In this review, we discuss the anti-diabetic and anti-inflammatory effects of branched FAHFAs and the role of omega-FAHFA-derived lipids as surfactants in the tear film lipid layer and dry eye disease. To emphasize potential pharmacological targets, we recapitulate the biosynthesis of the HFA backbone within the superfamilies together with the degradation pathways and the FAHFA regioisomer distribution in human and mouse adipose tissue. We propose a theoretical involvement of cytochrome P450 enzymes in the generation and degradation of saturated HFA backbones and present an overview of small-molecule inhibitors used in FAHFA research.

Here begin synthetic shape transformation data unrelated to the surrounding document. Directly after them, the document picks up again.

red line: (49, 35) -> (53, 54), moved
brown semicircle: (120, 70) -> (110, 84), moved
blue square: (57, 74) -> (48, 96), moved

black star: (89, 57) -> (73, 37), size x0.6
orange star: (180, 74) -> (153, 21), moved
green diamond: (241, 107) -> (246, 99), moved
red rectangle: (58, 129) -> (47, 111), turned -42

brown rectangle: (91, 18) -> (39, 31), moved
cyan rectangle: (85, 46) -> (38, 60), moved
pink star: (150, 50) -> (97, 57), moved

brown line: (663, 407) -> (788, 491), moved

The FAHFA lipid class is huge and largely unexplored. Besides the unknown biological effects of individual FAHFAs, also the enigmatic enzymatic machinery behind their synthesis could provide new therapeutic approaches for inflammatory metabolic or eye diseases. Therefore, understanding the mechanisms of (FA)HFA synthesis at the molecular level should be the next step in FAHFA research.

Introduction

FAHFAs belong to a family of estolides that are defined as oligomers of a hydroxy fatty acid and a fatty acid. Hence, FAHFA is a monoestolide in which the carboxylic acid group of a fatty acid (FA) is esterified to the hydroxyl group of a hydroxy fatty acid (HFA). Depending on the length and saturation of their acyl chains and the position of the branching carbon, they are grouped into various super−/sub-families (Brejchova et al., 2020; Yore et al., 2014). For instance, 5-PAHSA common abbreviation expands to 16:0-(5-O-18:0), where “5” defines the ester position relative to carboxylic acid, 16:0 stands for palmitic acid (PA), and (5-O-18:0) stands for hydroxy stearic acid (HSA) (Ma et al., 2015; Yore et al., 2014).

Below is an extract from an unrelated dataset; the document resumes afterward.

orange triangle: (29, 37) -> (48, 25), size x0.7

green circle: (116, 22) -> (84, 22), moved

We can divide FAHFAs related to human health into two main superfamilies based on the estolide bond position. These superfamilies include 1) in-chain “branched” FAHFAs, involved in the regulation of metabolism and immune reactions, and 2) “linear” (ω-hydroxylated) FAHFAs serving mainly as biosurfactants and skin barrier matrix (Fig. 1). The first superfamily contains several hundred members (Brejchova et al., 2020; Zhu et al., 2020) and the latter even more species (Butovich, 2017; Khanal et al., 2021; Vavrusova et al., 2020).

The biochemical difference between the families is also the origin of HFA. Only little is known about the branched saturated HFA synthesis that happens mainly in adipose tissue (Yore et al., 2014). More is known about unsaturated HFA synthesis that is driven mainly by enzymatic reactions (Hajeyah et al., 2020), while enzymes oxidizing the ω‑carbon in sebaceous and meibomian glands are known (see below). Free FAHFAs can also be incorporated into complex lipids. Branched FAHFAs, mainly saturated, are stored in triacylglycerol (TAG) estolides (Brejchova et al., 2021; Brezinova et al., 2020; Paluchova, Oseeva, et al., 2020; Tan et al., 2019) and the ω-hydroxylated FAHFAs were found in the form of cholesteryl esters (Butovich, 2017; Butovich et al., 2009; Kaluzikova et al., 2017).

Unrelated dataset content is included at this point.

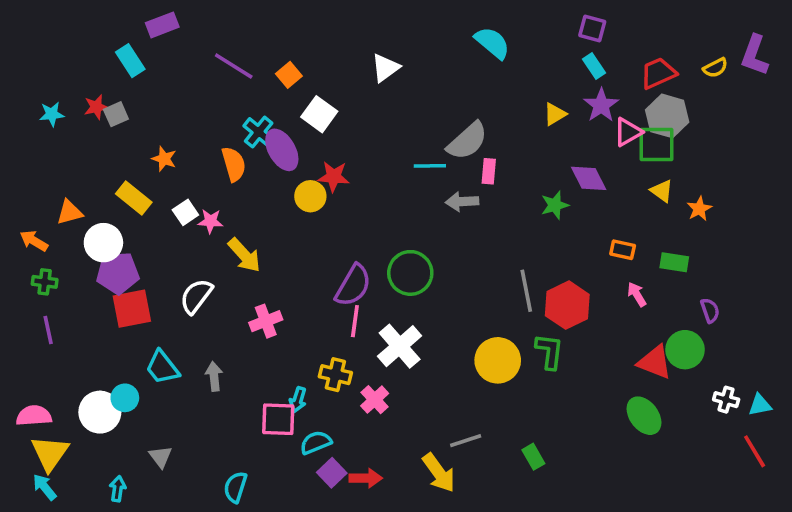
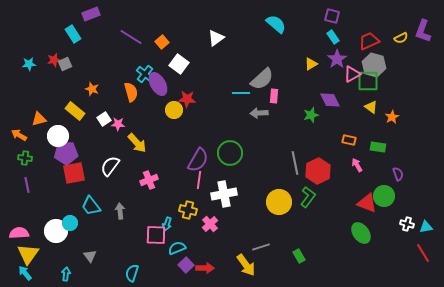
white cross: (400, 346) -> (224, 194), turned 30
green L-shape: (549, 351) -> (308, 197), turned 30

In this review, we discuss the endogenous and exogenous levels and potential sources of FAHFAs in humans. Next, we briefly summarize FAHFA biological effects related to human diseases for the most studied species. To transfer the therapeutic potential of FAHFAs into a drug, we need to identify the potential pharmacologic targets within the metabolic pathways. We review metabolic pathways of FAHFA synthesis and degradation, speculate on the missing parts, and summarize the small molecule inhibitors used in the literature. Strategies for total organic synthesis of FAHFA and optimal detection methods have been reviewed elsewhere (Balas et al., 2018; Brejchova et al., 2020; Hancock et al., 2018; Kokotou, 2020).